A CROW named Fric and a doe called Katka have become best friends after living in a gamekeeper's lodge in a forested area of central Slovakia.
Forester Milan Dobiaš and his wife Zdenka Dobiašová told the daily SME that the two have cultivated their friendship for years and today Fric is even allowed to sit on Katka's back. The deer seems very happy to carry the black bird around the lodge.
The married couple live in a forester's house near the Pohronský Inovec. The deer entered their lives after having been found wounded in the forest.
Dobiašová said: "Katka's leg was apparently cut while someone was mowing a meadow.
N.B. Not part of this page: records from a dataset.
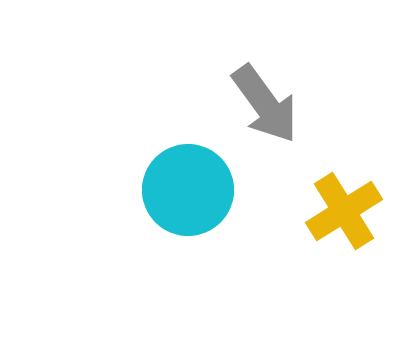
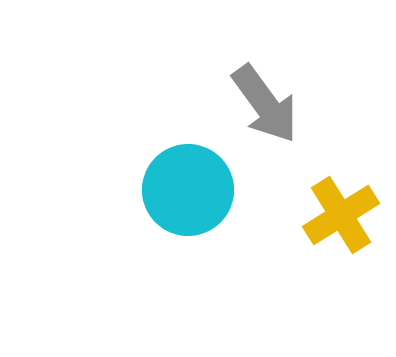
yellow cross: moved 3 px left, 4 px down
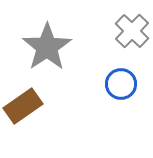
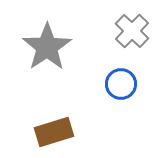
brown rectangle: moved 31 px right, 26 px down; rotated 18 degrees clockwise
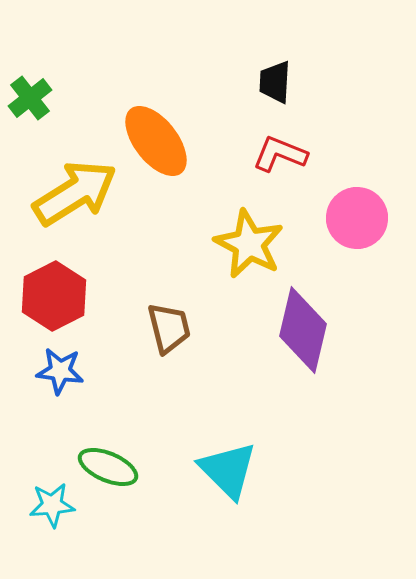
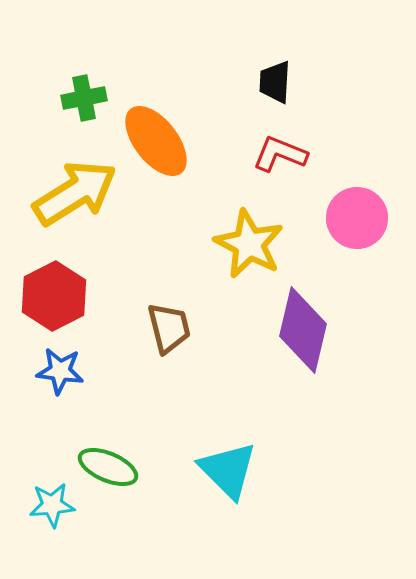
green cross: moved 54 px right; rotated 27 degrees clockwise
We took her home to give her treatment but she has stayed here ever since. We've had her here for two years now and she is very attached to us."
Fric on the other hand joined the Dobiaš' clan after the couple's son, who studies at the Slovak Agricultural university in Nitra, brought the bird home from his school where he had started a club helping wounded birds.
Fric loves candy, and is a friendly bird according to Dobiašová, but he sometimes plays jokes on the other members of the Dobiaš household by pecking them.


Bratislava
Musicians arrested for damaging cars

MEMBERS of British-French band Asian Dub Foundation spent 12 hours with Bratislava police after they were arrested for damaging four cars in Bratislava.
Police spokeswoman Silvia Miháliková told the Slovak daily Nový čas that members of the band, consisting of three Brits and two Frenchmen, were arrested by the police at 2 am on May 9.
They were drunk and damaging cars parked in the Old Town area.
The daily wrote that it had tried to contact the band for a comment over the matter but was allegedly told that the band would only talk to media about its musical achievements.
Aréna theatre where the musicians performed on the evening of May 9 was also unwilling to comment on the incident but one source has told Nový čas that the musicians had allegedly "touched some cars".


Prešov
Eleven migrants squeezed into a hatchback

POLICE arrested a smuggler who was transporting 11 adult Indian migrants squeezed into an Opel Omega combi car on May 7.
Police say that the smuggler, Milan M., 26, from the eastern Slovak town of Nižný Hrušov, took the group from an as yet unknown Ukrainian smuggler in the eastern town of Michalovce and promised to drive them into central Slovakia for a reward of Sk15,000 (€366).
From there the group was scheduled to be taken by another member of the gang and then probably be smuggled out of the country.
On the same day, police in Prešov also arrested another illegal migrant group from Armenia that consisted of 16 people, including a two-month-old baby boy. On their arrest, the migrants requested asylum in Slovakia.
Since the beginning of this year police in the Prešov region have caught more than 350 illegal migrants. According to Migration Office statistics most migrants, 104, came from China, Chechnya, 73, and India, 44.


Žemberovce
What was on the menu seven millenia ago

A GROUP of Slovak archaeologists aims to find out what the nation's forefathers ate 7,000 years ago as part of their research at a historical site in western Slovakia.
Archaeologists participating in the project are carrying out their research in the village of Žemberovce near Levice in western Slovakia.
Archaeologist Mário Bielik told the daily Nový čas that his team would examine artifacts from the site for traces of food.
"In the middle of the site there is a pit from which our ancestors extracted clay. Right next to the pit they would have built their huts. We also found the remains of containers that were probably used for storing food and grain.
"We have taken a lot of samples to find out what people ate here seven thousand years ago," Bielik said.
People interested in helping the team with their uncovering of the past may do so and will be given a certificate to commemorate their help at the excavation.